天武公主一怔,瞪大眼睛看著紀云開,一時間不知該怎么接這話……
她沒有想到紀云開的臉皮這么厚,這種話她居然臉不紅氣不喘的說了出來,她還要臉嗎?
周邊的夫人聽到紀云開的回答,一個個咬唇悶笑,肩膀抖的厲害,可見他們憋笑憋的多痛苦。
就在這時,一向風度翩翩,清貴俊雅的鳳祁,突然笑了出來:“哈哈哈……小師妹果然是小師妹,難怪師父回去后每次提起你,都笑的合不攏嘴。”
鳳祁一笑,旁人也顧不得失不失禮,一個個也跟著笑了出聲:“我今天才知燕北王妃這么有意思,燕北王妃這話說的再對不過了。”
“燕北王妃可真正是個妙人,別說在這里,就是這天下也只有一個燕北王妃,燕北王妃便是帶面具又如何?”
……
因宮宴的事,紀云開跟宗室的王妃、郡王妃、公主們的關系都不錯,見皇上并無針對紀云開的意思,這些人也不介意賣紀云開一個好。
眾人一言我一語,很快就把天武公主的聲音壓了下去,天武公主站在紀云開面前,臉色一時紅一時白,說不出來的精彩。

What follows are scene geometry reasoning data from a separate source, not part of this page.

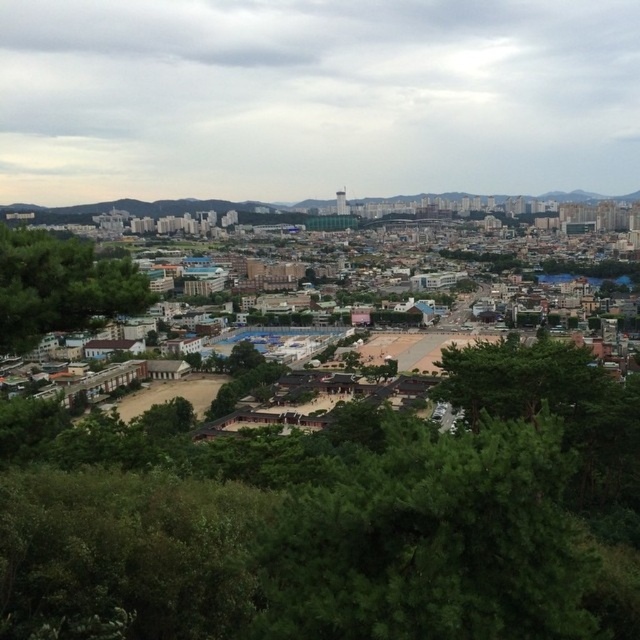 You are a hiker who wants to take a photo of the cityscape. You notice two green leafy trees in your viewfinder. The green leafy tree at center and the green leafy tree at lower left. Which tree should you focus on if you want the tree to appear larger in your photo?

The green leafy tree at lower left should be focused on because it is larger than the green leafy tree at center.

You are standing at the point closer to you in the image. Which point are you at, point (621, 465) or point (0, 262)?

You are at point (0, 262) because it is closer to the viewer than point (621, 465).

You are standing in the cityscape and want to take a photo of both the green leafy tree at center and the green leafy tree at lower left. Which tree should you position to your left to include both in the frame?

You should position the green leafy tree at lower left to your left because the green leafy tree at center is to the right of it, allowing both to be captured in the photo.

然,就在眾人以為她會就此放棄之際,她又開口了:“這么說,燕北王妃是不愿意把面具摘下來了?”
為了壓下眾人的話,天武公主這話說的又急又尖銳。紀云開臉上的笑容瞬間收了起來,放下酒杯,眼神冰冷:“我為什么要把面具摘下來?你是什么東西?”
“你……”天武公主被堵的一句話都說不出來,指著紀云開,眼眶頓時就氣紅了。
她長這么大,還沒有被人當眾下過臉。
在這么多人面前,紀云開說話這么沖,叫她怎么下臺?
紀云開不慌不忙的站了起來,慢條斯禮的拂了拂衣服上的褶子,看著天武公主,不急不慌的格開她的手:“公主,我不喜歡被人指著,還有……你擋著我的光了。”
“你,你,你……”天武公主氣的話也說不出來,一口氣險些沒有喘過來。
“我很好,不勞公主擔心,公主你的位置備好了,你該入席了。”天武公主一進來,就有小太監在右首側為天武公主安置了一個位置。
“紀云開,你可知……”天武公主正想拿身份壓人,殿外就響起了太監的尖銳的喊聲:“皇上駕到,貴妃娘娘駕到。”
皇上到了,天武公主和紀云開之間就是有再大的爭執,這個時候也要停下來。
“公主,抱歉了……”紀云開冷淡地抬眸掃了天武公主一眼,便側身上前一步,站在天武公主面前,隨眾人一同跪下,迎接皇上和紀貴妃。
“吾皇萬歲萬歲萬萬歲。”隨著殿中所有人跪下相迎,皇上攜著紀瀾走了進來。
紀云開低著頭,耳邊盡是萬歲、千歲的聲音,根本不知皇上走到哪了,直到一片明黃的衣擺出現在眼前,紀云開才知皇上在她面前停下來了。
當然,與皇上一起站在她面前的還有紀瀾。
“眾位都平身吧。”皇上并沒有讓眾人久跪,即使他此刻還未在龍椅上坐下。
眾人起身,皇上才開口問道:“這是怎么了?天武公主怎么還不入座?”
皇上自然知道天武公主定是找紀云開的茬了,但找茬找到他這個皇上來了都不收手,那就是蠢了。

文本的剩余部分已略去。